Amazon recently pledged to make one-day shipping its new standard for Prime members. But Flexe can offer its customers similar delivery speeds given how many warehouses are on its marketplace. The startup began offering overnight delivery service two years ago.

Flexe has approximately 30 million square feet of available warehouse space on its platform. That’s a far cry from Amazon, which owns 150 million square feet. However, Amazon is limited to 110 fulfillment centers in North America, while Flexe has access to more than 1,000 warehouses.

An Amazon Fulfillment Center in Dupont, Wash. (GeekWire Photo / Kevin Lisota)

Amazon is also trying to take more control of its supply chain, investing heavily in its own cargo jets, trailer trucks, and related infrastructure to help support the Prime fast-shipping program. By controlling more of its shipping process and infrastructure, the company is not only able to reduce costs but is also opening up opportunity to offer shipping capabilities as a service for other retailers, somewhat akin to the AWS business model — and putting it in direct competition with a company such as Flexe.

But Siebrecht doesn’t consider Amazon as a competitor. He said that Flexe helps customers sell products through or to Amazon.

Siebrecht, a former executive at aQuantive and AdReady, added that “our model can add a lot of value to Amazon and for Amazon as well.”

“Ultimately what they care about is fast and cheap consumer delivery,” he said. “They use lots of partners and lots of vendors. They pick and choose areas where they want to build. We see ourselves as part of that broader ecosystem. We can be helpful in providing them better consumer experiences and providing the merchants better experiences as well, in a way that Amazon doesn’t have to directly use their assets.”

Other Flexe competitors include Darkstore, Stord, Clutter, and Flowspace.

Siebrecht co-founded Flexe with Edmond Yue and Francis Duong after they attended a housewarming party and met an entrepreneur who complained about finding warehouse space for his barware company.
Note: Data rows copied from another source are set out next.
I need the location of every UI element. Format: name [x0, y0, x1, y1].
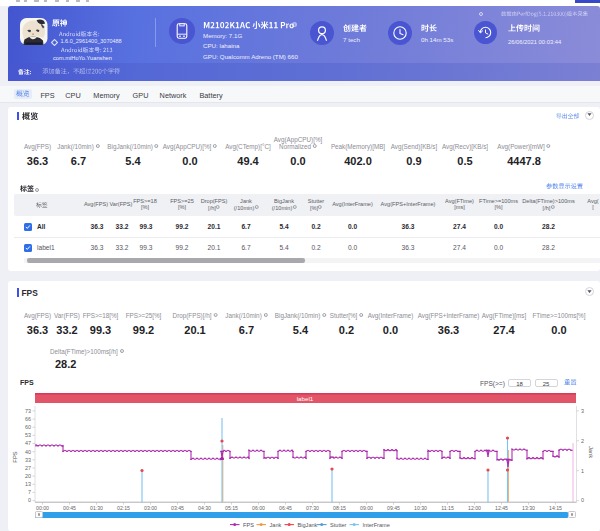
- svg-text:BigJank: BigJank: [298, 522, 318, 528]
- svg-text:Jank: Jank: [270, 522, 282, 528]
- svg-text:Stutter: Stutter: [330, 522, 347, 528]
- svg-text:InterFrame: InterFrame: [363, 522, 390, 528]
- svg-text:FPS: FPS: [243, 522, 254, 528]
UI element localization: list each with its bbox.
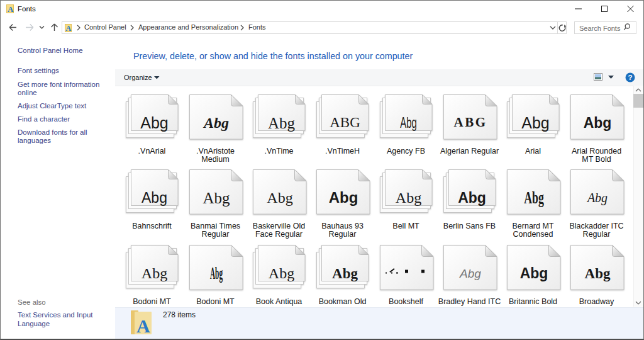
svg-text:?: ? [628, 74, 632, 81]
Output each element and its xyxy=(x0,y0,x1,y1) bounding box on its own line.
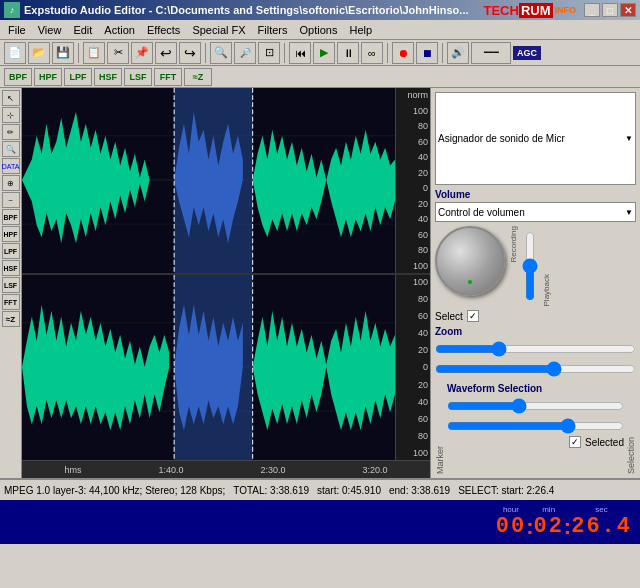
cut-button[interactable]: ✂ xyxy=(107,42,129,64)
tool-zoom[interactable]: 🔍 xyxy=(2,141,20,157)
sec-value: 26.4 xyxy=(571,514,632,539)
fft-filter-button[interactable]: FFT xyxy=(154,68,182,86)
device-dropdown[interactable]: Asignador de sonido de Micr ▼ xyxy=(435,92,636,185)
zoom-label: Zoom xyxy=(435,326,636,337)
waveform-top-row: norm 100 80 60 40 20 0 20 40 60 80 100 xyxy=(22,88,430,273)
status-end: end: 3:38.619 xyxy=(389,485,450,496)
sep1 xyxy=(78,43,79,63)
waveform-selection-label: Waveform Selection xyxy=(447,383,624,394)
marker-selection-area: Marker Waveform Selection ✓ Selected Sel… xyxy=(435,383,636,474)
record-button[interactable]: ⏺ xyxy=(392,42,414,64)
approx-z-filter-button[interactable]: ≈Z xyxy=(184,68,212,86)
approxz-label[interactable]: ≈Z xyxy=(2,311,20,327)
pb-label-area: Playback xyxy=(542,226,551,306)
bpf-filter-button[interactable]: BPF xyxy=(4,68,32,86)
menu-options[interactable]: Options xyxy=(294,22,344,38)
waveform-bottom[interactable] xyxy=(22,275,395,460)
menu-effects[interactable]: Effects xyxy=(141,22,186,38)
menu-filters[interactable]: Filters xyxy=(252,22,294,38)
tool-pencil[interactable]: ✏ xyxy=(2,124,20,140)
copy-button[interactable]: 📋 xyxy=(83,42,105,64)
hpf-filter-button[interactable]: HPF xyxy=(34,68,62,86)
knob-indicator xyxy=(468,280,472,284)
menu-file[interactable]: File xyxy=(2,22,32,38)
close-button[interactable]: ✕ xyxy=(620,3,636,17)
selected-row: ✓ Selected xyxy=(447,436,624,448)
dropdown-arrow-volume: ▼ xyxy=(625,208,633,217)
waveform-selection-slider-1[interactable] xyxy=(447,398,624,414)
zoom-slider-1[interactable] xyxy=(435,341,636,357)
dropdown-arrow-device: ▼ xyxy=(625,134,633,143)
right-panel: Asignador de sonido de Micr ▼ Volume Con… xyxy=(430,88,640,478)
volume-dropdown[interactable]: Control de volumen ▼ xyxy=(435,202,636,222)
waveform-bottom-svg xyxy=(22,275,395,460)
open-button[interactable]: 📂 xyxy=(28,42,50,64)
zoom-out-button[interactable]: 🔎 xyxy=(234,42,256,64)
waveform-top[interactable] xyxy=(22,88,395,273)
play-button[interactable]: ▶ xyxy=(313,42,335,64)
waveform-top-svg xyxy=(22,88,395,273)
menu-edit[interactable]: Edit xyxy=(67,22,98,38)
hour-display: hour 00 xyxy=(496,505,526,539)
menu-bar: File View Edit Action Effects Special FX… xyxy=(0,20,640,40)
sep4 xyxy=(387,43,388,63)
volume-knob[interactable] xyxy=(435,226,505,296)
waveform-bottom-row: 100 80 60 40 20 0 20 40 60 80 100 xyxy=(22,273,430,460)
redo-button[interactable]: ↪ xyxy=(179,42,201,64)
pause-button[interactable]: ⏸ xyxy=(337,42,359,64)
knob-area: Recording Playback xyxy=(435,226,636,306)
waveform-selection-slider-2[interactable] xyxy=(447,418,624,434)
rewind-button[interactable]: ⏮ xyxy=(289,42,311,64)
menu-help[interactable]: Help xyxy=(343,22,378,38)
vol-slider[interactable]: ━━━ xyxy=(471,42,511,64)
undo-button[interactable]: ↩ xyxy=(155,42,177,64)
tool-wave[interactable]: ~ xyxy=(2,192,20,208)
pb-rec-area: Recording xyxy=(509,226,518,306)
volume-section: Volume Control de volumen ▼ xyxy=(435,189,636,222)
lsf-label[interactable]: LSF xyxy=(2,277,20,293)
zoom-section: Zoom xyxy=(435,326,636,379)
menu-view[interactable]: View xyxy=(32,22,68,38)
bpf-label[interactable]: BPF xyxy=(2,209,20,225)
status-text: MPEG 1.0 layer-3: 44,100 kHz; Stereo; 12… xyxy=(4,485,225,496)
lpf-label[interactable]: LPF xyxy=(2,243,20,259)
recording-label: Recording xyxy=(509,226,518,262)
paste-button[interactable]: 📌 xyxy=(131,42,153,64)
colon1: : xyxy=(526,514,533,540)
stop-button[interactable]: ⏹ xyxy=(416,42,438,64)
volume-up-button[interactable]: 🔊 xyxy=(447,42,469,64)
lsf-filter-button[interactable]: LSF xyxy=(124,68,152,86)
hpf-label[interactable]: HPF xyxy=(2,226,20,242)
fft-label[interactable]: FFT xyxy=(2,294,20,310)
menu-action[interactable]: Action xyxy=(98,22,141,38)
zoom-fit-button[interactable]: ⊡ xyxy=(258,42,280,64)
colon2: : xyxy=(564,514,571,540)
tool-select[interactable]: ⊹ xyxy=(2,107,20,123)
zoom-in-button[interactable]: 🔍 xyxy=(210,42,232,64)
min-label: min xyxy=(542,505,555,514)
agc-indicator: AGC xyxy=(513,46,541,60)
select-checkbox[interactable]: ✓ xyxy=(467,310,479,322)
tool-data[interactable]: DATA xyxy=(2,158,20,174)
waveform-panel: norm 100 80 60 40 20 0 20 40 60 80 100 xyxy=(22,88,430,478)
recording-slider[interactable] xyxy=(522,231,538,301)
zoom-slider-2[interactable] xyxy=(435,361,636,377)
save-button[interactable]: 💾 xyxy=(52,42,74,64)
title-bar: ♪ Expstudio Audio Editor - C:\Documents … xyxy=(0,0,640,20)
selected-checkbox[interactable]: ✓ xyxy=(569,436,581,448)
minimize-button[interactable]: _ xyxy=(584,3,600,17)
lpf-filter-button[interactable]: LPF xyxy=(64,68,92,86)
marker-label: Marker xyxy=(435,383,445,474)
hsf-label[interactable]: HSF xyxy=(2,260,20,276)
knob-container xyxy=(435,226,505,296)
tool-crosshair[interactable]: ⊕ xyxy=(2,175,20,191)
y-axis-top: norm 100 80 60 40 20 0 20 40 60 80 100 xyxy=(395,88,430,273)
menu-special-fx[interactable]: Special FX xyxy=(186,22,251,38)
volume-label: Volume xyxy=(435,189,636,200)
tool-cursor[interactable]: ↖ xyxy=(2,90,20,106)
filter-toolbar: BPF HPF LPF HSF LSF FFT ≈Z xyxy=(0,66,640,88)
loop-button[interactable]: ∞ xyxy=(361,42,383,64)
hsf-filter-button[interactable]: HSF xyxy=(94,68,122,86)
maximize-button[interactable]: □ xyxy=(602,3,618,17)
new-button[interactable]: 📄 xyxy=(4,42,26,64)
He estimates that $1.6 trillion is spent annually to move product from origin to destination.

As e-commerce continues grow — holiday sales reached $126 billion in 2018, up 16.5 percent year-over-year — the CEO sees no ceiling for Flexe if it does indeed become the AWS of this new “warehousing-as-a-service” industry.

“We believe this will be a very, very large category and we aspire to be the leader of it,” he said.

Flexe employs 103 people and expects to hire up to 70 by the end of this year. It was a finalist for the Next Tech Titan category at the 2019 GeekWire Awards. The company is No. 73 on the GeekWire 200, our ranking of top Pacific Northwest startups.